■ TASK ITEM ■
Tally up the lines in the following entries where the string "flight" appears, and answer with the number alone.

::: SUPPLIED RECORDS :::

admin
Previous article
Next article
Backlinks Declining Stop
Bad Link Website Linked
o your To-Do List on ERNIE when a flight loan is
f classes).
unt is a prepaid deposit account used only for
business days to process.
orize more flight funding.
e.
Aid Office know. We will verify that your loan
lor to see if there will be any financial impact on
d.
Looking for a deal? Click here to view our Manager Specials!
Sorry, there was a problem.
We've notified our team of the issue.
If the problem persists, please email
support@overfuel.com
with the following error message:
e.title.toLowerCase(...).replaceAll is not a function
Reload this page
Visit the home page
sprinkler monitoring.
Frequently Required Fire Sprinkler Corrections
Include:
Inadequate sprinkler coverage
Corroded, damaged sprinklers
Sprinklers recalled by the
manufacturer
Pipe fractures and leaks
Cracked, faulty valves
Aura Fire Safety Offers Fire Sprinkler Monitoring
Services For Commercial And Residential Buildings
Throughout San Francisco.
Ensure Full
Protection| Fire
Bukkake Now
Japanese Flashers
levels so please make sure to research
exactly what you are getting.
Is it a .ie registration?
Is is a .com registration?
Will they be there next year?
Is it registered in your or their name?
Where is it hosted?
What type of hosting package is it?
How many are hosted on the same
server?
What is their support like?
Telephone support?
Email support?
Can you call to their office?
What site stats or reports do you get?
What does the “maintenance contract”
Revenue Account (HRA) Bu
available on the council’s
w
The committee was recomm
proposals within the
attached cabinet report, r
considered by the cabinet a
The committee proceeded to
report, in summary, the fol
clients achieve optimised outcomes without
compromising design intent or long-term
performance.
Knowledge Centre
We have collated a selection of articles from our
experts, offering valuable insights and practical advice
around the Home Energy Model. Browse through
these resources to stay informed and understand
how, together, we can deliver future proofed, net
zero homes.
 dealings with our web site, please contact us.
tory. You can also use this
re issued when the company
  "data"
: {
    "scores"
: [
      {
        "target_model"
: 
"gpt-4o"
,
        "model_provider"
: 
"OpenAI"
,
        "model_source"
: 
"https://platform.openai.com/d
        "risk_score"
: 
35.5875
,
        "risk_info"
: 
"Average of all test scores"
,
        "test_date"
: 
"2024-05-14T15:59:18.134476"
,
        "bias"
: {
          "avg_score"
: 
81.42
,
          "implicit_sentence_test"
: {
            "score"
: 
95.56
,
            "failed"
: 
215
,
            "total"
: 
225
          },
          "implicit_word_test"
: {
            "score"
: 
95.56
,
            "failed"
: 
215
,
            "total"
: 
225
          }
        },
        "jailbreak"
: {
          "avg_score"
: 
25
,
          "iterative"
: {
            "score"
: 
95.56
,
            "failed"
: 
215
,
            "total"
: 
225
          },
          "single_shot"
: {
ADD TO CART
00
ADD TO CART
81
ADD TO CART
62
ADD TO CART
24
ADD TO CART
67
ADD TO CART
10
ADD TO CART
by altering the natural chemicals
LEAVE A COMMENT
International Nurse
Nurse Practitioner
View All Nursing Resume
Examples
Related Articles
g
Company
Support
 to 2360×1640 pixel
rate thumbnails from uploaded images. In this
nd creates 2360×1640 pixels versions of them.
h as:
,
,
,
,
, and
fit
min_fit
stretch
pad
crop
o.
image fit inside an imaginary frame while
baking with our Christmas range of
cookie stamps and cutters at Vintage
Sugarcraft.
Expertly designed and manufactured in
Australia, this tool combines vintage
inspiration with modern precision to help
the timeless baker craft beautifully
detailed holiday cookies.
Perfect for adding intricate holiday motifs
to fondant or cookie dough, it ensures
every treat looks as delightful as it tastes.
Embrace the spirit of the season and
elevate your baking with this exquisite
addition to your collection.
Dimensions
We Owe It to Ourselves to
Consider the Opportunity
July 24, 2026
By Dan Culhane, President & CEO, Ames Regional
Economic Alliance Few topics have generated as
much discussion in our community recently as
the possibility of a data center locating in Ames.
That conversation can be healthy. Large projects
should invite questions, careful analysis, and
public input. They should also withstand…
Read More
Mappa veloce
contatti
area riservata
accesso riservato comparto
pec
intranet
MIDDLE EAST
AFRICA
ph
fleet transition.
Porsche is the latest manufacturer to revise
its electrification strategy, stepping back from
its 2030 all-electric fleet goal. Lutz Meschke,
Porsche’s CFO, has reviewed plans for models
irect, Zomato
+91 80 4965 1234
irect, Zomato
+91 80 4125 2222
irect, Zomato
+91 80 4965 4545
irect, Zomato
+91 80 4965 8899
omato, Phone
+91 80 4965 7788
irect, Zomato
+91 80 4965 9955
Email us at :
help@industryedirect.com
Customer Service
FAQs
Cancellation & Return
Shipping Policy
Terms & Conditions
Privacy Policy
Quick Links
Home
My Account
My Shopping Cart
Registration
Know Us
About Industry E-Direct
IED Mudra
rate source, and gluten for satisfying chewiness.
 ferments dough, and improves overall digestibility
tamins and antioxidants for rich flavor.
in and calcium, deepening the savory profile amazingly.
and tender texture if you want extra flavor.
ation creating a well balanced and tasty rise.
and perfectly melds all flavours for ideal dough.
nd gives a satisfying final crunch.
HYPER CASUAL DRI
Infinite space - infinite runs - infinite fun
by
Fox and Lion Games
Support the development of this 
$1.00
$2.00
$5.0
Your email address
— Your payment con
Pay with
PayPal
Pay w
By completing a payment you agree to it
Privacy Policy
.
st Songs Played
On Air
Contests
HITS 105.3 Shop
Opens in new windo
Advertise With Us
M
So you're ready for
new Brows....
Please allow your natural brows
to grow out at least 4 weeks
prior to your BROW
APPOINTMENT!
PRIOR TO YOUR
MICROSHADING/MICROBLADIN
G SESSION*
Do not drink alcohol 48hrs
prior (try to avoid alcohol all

:::

■ SOLUTION TO THIS TASK ■
2